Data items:

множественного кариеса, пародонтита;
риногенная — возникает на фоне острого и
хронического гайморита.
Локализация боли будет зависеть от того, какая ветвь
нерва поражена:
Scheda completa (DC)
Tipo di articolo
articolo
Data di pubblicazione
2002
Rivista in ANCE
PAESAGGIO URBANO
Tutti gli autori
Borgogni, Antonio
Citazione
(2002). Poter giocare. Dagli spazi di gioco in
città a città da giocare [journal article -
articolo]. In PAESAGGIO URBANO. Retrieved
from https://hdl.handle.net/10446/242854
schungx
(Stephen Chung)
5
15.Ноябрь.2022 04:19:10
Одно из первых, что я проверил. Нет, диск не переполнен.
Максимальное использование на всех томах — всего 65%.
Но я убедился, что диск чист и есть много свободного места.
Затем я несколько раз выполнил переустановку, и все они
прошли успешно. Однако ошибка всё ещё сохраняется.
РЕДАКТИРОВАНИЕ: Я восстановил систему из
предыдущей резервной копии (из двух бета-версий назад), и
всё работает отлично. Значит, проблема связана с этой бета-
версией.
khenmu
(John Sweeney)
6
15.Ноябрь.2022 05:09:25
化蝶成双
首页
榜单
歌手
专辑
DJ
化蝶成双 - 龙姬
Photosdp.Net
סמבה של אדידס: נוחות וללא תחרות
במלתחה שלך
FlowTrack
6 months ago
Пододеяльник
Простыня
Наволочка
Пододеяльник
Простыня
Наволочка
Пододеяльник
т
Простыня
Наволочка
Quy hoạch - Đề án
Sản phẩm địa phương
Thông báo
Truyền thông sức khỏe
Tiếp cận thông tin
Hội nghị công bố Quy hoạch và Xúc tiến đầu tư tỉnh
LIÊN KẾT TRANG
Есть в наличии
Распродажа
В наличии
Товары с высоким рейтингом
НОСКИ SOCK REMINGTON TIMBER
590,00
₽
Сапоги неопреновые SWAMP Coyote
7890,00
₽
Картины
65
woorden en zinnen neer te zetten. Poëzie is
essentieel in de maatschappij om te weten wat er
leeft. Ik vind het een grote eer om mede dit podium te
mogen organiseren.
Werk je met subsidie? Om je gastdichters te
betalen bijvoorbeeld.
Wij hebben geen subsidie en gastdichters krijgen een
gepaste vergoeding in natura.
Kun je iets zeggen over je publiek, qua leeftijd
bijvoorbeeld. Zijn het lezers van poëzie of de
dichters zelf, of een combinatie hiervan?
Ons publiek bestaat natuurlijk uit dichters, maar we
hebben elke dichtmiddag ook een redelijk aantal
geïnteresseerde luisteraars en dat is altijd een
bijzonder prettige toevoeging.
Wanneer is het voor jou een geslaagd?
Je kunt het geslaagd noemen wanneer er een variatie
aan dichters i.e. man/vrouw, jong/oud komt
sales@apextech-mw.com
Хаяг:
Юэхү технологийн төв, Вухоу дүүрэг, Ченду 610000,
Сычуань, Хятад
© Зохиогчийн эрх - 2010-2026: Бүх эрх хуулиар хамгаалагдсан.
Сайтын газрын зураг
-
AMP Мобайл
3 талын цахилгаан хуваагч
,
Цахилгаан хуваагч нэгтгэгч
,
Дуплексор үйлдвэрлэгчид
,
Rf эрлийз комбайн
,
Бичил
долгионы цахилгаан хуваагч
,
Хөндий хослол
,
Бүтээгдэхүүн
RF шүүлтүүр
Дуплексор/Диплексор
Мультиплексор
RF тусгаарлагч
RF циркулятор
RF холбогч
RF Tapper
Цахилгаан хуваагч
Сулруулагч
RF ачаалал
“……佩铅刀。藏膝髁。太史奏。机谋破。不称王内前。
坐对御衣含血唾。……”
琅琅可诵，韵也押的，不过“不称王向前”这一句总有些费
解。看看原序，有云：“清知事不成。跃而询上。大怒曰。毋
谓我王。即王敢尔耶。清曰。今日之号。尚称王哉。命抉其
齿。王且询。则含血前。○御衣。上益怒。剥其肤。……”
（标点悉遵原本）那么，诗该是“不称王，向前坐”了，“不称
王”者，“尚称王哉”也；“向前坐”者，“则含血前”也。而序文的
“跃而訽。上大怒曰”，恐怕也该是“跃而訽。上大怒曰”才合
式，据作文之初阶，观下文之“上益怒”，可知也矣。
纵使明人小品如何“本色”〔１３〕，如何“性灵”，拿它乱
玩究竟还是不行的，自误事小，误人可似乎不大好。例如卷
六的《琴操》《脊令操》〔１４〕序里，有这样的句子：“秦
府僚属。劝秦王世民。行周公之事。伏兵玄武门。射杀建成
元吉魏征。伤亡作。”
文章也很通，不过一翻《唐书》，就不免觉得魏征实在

● **WHAT YOU WILL DO**
Once the line with "Бүтээгдэхүүн" is found, transcribe it and each line after it through the final line of the entries, exactly and only.

● **RESPONSE**
Бүтээгдэхүүн
RF шүүлтүүр
Дуплексор/Диплексор
Мультиплексор
RF тусгаарлагч
RF циркулятор
RF холбогч
RF Tapper
Цахилгаан хуваагч
Сулруулагч
RF ачаалал
“……佩铅刀。藏膝髁。太史奏。机谋破。不称王内前。
坐对御衣含血唾。……”
琅琅可诵，韵也押的，不过“不称王向前”这一句总有些费
解。看看原序，有云：“清知事不成。跃而询上。大怒曰。毋
谓我王。即王敢尔耶。清曰。今日之号。尚称王哉。命抉其
齿。王且询。则含血前。○御衣。上益怒。剥其肤。……”
（标点悉遵原本）那么，诗该是“不称王，向前坐”了，“不称
王”者，“尚称王哉”也；“向前坐”者，“则含血前”也。而序文的
“跃而訽。上大怒曰”，恐怕也该是“跃而訽。上大怒曰”才合
式，据作文之初阶，观下文之“上益怒”，可知也矣。
纵使明人小品如何“本色”〔１３〕，如何“性灵”，拿它乱
玩究竟还是不行的，自误事小，误人可似乎不大好。例如卷
六的《琴操》《脊令操》〔１４〕序里，有这样的句子：“秦
府僚属。劝秦王世民。行周公之事。伏兵玄武门。射杀建成
元吉魏征。伤亡作。”
文章也很通，不过一翻《唐书》，就不免觉得魏征实在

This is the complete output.